Step away from the sous-vide machine and microwave. It’s time to embrace the casserole, that oven-baked creation, and give it the respect it deserves.

Its legacy is rich, having sustained humans for centuries — no, not the green bean casserole your grandma made in the ’60s, but some of the culinary world’s greatest hits: the pork, sausage and bean cassoulet from France, eggplant and lamb moussaka from Greece and that curly pasta, cheese and sauce lasagna from Italy.

They may not be called casseroles, but they are. That, perhaps, is where the confusion comes in, for the word casserole refers not only to a prepared dish but to the cooking vessel as well.

“There are two histories of casseroles. There’s a medieval history and the modern history. The modern history really begins in America,” says Clifford A. Wright, author of “Bake Until Bubbly: The Ultimate Casserole Cookbook” and “Hot & Cheesy.”

“Casserole, the cooking vessel, which we usually think of as being rectangular and ceramic, really began to take off in the late 19th century,” Wright says. That was thanks to various potteries that were producing a variety of ceramic casseroles that worked well in ovens, coinciding with a time when in-home ovens were becoming more common in the United States.

Their history reflects our history, helping us stretch foods during tough times (world wars, economic depressions) and incorporating scientific advances (ceramic bakeware, canned foods, frozen foods), Wright notes. They joined us at potlucks and church suppers. Every region in the country has one. They show up in movies, TV shows and on YouTube in musical homages. Many have colorful names: Strata. Supper. Supremes. Delights. Hot dish. “There’s one called ham medley,” Wright says. “It’s made of chicken on the bone, with onion, béchamel sauce, ham and Swiss cheese.”

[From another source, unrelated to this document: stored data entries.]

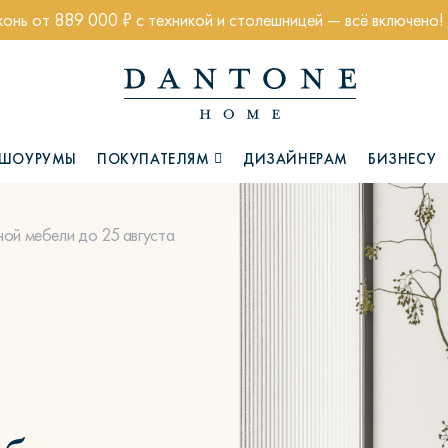
хонь от 889 000 ₽ с техникой и столешницей — всё включено!
ШОУРУМЫ
ПОКУПАТЕЛЯМ
ДИЗАЙНЕРАМ
БИЗНЕСУ
ой мебели до 25 августа
Коллекции
Глазго
Хэмптон
Ч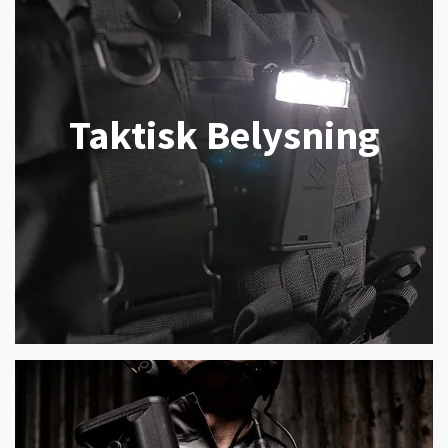
Taktisk Belysning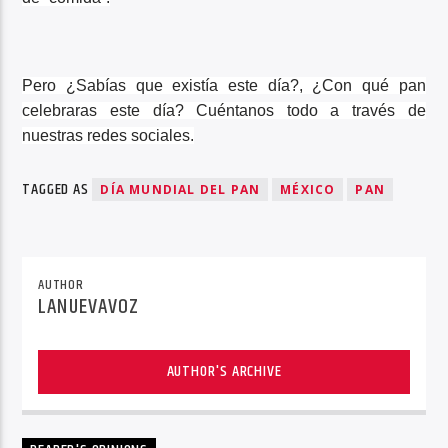
Pero ¿Sabías que existía este día?, ¿Con qué pan
celebraras este día? Cuéntanos todo a través de
nuestras redes sociales.
TAGGED AS
DÍA MUNDIAL DEL PAN
MÉXICO
PAN
AUTHOR
LANUEVAVOZ
AUTHOR'S ARCHIVE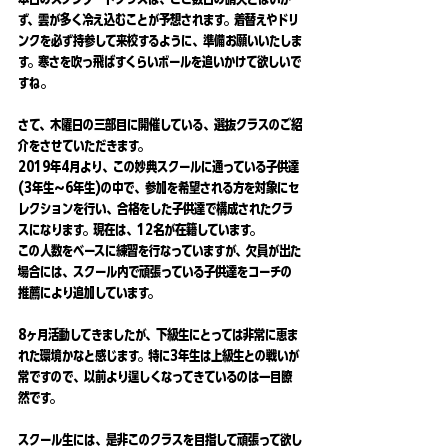
ず、雲が多く冷え込むことが予想されます。着替えやドリ
ンクを必ず持参して来校するように、準備お願いいたしま
す。寒さを吹っ飛ばすくらいボールを追いかけて欲しいで
すね。
さて、木曜日の三部目に開催している、選抜クラスのご紹
介をさせていただきます。
2019年4月より、この妙典スクールに通っている子供達
(3年生〜6年生)の中で、参加を希望される方を対象にセ
レクションを行い、合格をした子供達で構成されたクラ
スになります。現在は、12名が在籍しています。
この人数をベースに練習を行なっていますが、欠員が出た
場合には、スクール内で頑張っている子供達をコーチの
推薦により追加しています。  
8ヶ月活動してきましたが、下級生にとっては非常に恵ま
れた環境かなと感じます。特に3年生は上級生との戦いが
常ですので、以前より逞しくなってきているのは一目瞭
然です。
スクール生には、是非このクラスを目指して頑張って欲し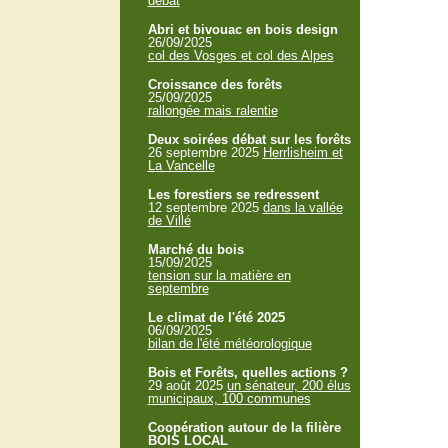
débat
Abri et bivouac en bois design
26/09/2025
col des Vosges et col des Alpes
Croissance des forêts
25/09/2025
rallongée mais ralentie
Deux soirées débat sur les forêts
26 septembre 2025
Herrlisheim et
La Vancelle
Les forestiers se redressent
12 septembre 2025
dans la vallée
de Villé
Marché du bois
15/09/2025
tension sur la matière en
septembre
Le climat de l'été 2025
06/09/2025
bilan de l'été météorologique
Bois et Forêts, quelles actions ?
29 août 2025
un sénateur, 200 élus
municipaux, 100 communes
Coopération autour de la filière
BOIS LOCAL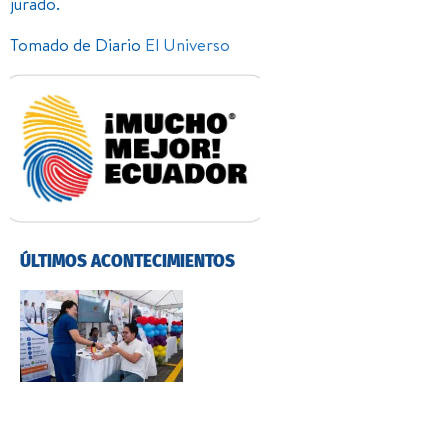
jurado.
Tomado de Diario
El Universo
ÚLTIMOS ACONTECIMIENTOS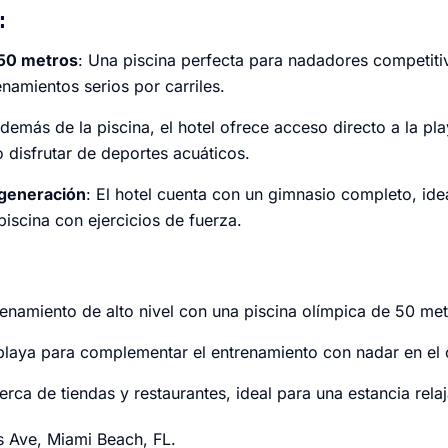
:
 50 metros
: Una piscina perfecta para nadadores competiti
enamientos serios por carriles.
Además de la piscina, el hotel ofrece acceso directo a la pla
 disfrutar de deportes acuáticos.
 generación
: El hotel cuenta con un gimnasio completo, ide
piscina con ejercicios de fuerza.
renamiento de alto nivel con una piscina olímpica de 50 met
 playa para complementar el entrenamiento con nadar en el
erca de tiendas y restaurantes, ideal para una estancia relaj
ns Ave, Miami Beach, FL.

He remembers a casserole his mother made in the ’50s. “It was the simplest thing in the world. It was just frankfurters, beer and sauerkraut.”

Casseroles proved to be time savers, versatile and very economical for home cooks. Yet, Wright points out, in all those early 20th-century cookbooks or magazines, deliciousness or taste was never an issue as long as you got it on the table quickly. “Taste didn’t matter because it wasn’t about taste. Now they’re starting to have a good name because people are starting to pay a lot more attention to food.”

Build a better casserole

A well-made casserole often features a mix of textures, sometimes colors and a nice amount of browning, adding another dimension of flavor with that caramelizing. There are some guidelines for building a good one.

First you need to decide its purpose.

Perhaps it’s simply a side dish, say a green bean or cauliflower casserole.

“If you’re making a casserole as a one-pot dish, in other words, you want to feed your family and you only want to cook one thing — the casserole — then you’re going to want some protein, some starch and some vegetable,” Wright says.

“You want to pay attention to two things. One, is it balanced and do all the foods in it cook, more or less, at the same time? Let’s say you have cubes of potatoes. What are the things that can go in the casserole that will cook in the same amount of time that it takes the potatoes to cook?,” asks Wright. “You might want to use pork tenderloin, for example, rather than pork shoulder because it will take about the same amount of time as the potatoes.

“The other thing you’ve got to remember is it’s got to have some kind of moisture to it. If the food itself is not emitting the moisture, what is the moisture going to be? Is it going to be a broth or a little sauce? And then you’ve got to decide how healthy it should be,” Wright adds. “Are you going to put a béchamel or Mornay sauce on top? Sure makes it delicious, but maybe you don’t want that much cream and cheese. So you adjust it.”

Betty Rosbottom’s “Sunday Casseroles: Complete Comfort in One Dish” (Chronicle Books, $24.95) covers a vast array of recipes, a cassoulet rapide to a turkey and corn tortilla matchup and a baked French toast with apples, apricots and cherries. As she notes in her book’s intro: “A good marriage is like a casserole; only those responsible for it really know what goes into it” — Anonymous.

Among her casserole tips:

• Shallower dishes tend to cook more quickly than deeper ones.

• Unless there’s a lot of braising liquid, butter or oil baking dishes to prevent food from sticking.

• Creamy cheeses that melt easily can be used instead of white or cheese sauces; Gorgonzola and mascarpone are good stand-ins.

• When cooking pasta for casseroles, make sure to season the water with salt, but do not add oil to the pasta water or rinse the drained cooked pasta — both will prevent sauces from adhering to the pasta.

• In addition, or in place of breadcrumb toppings, use toasted nuts (such as almonds, walnuts, pecans).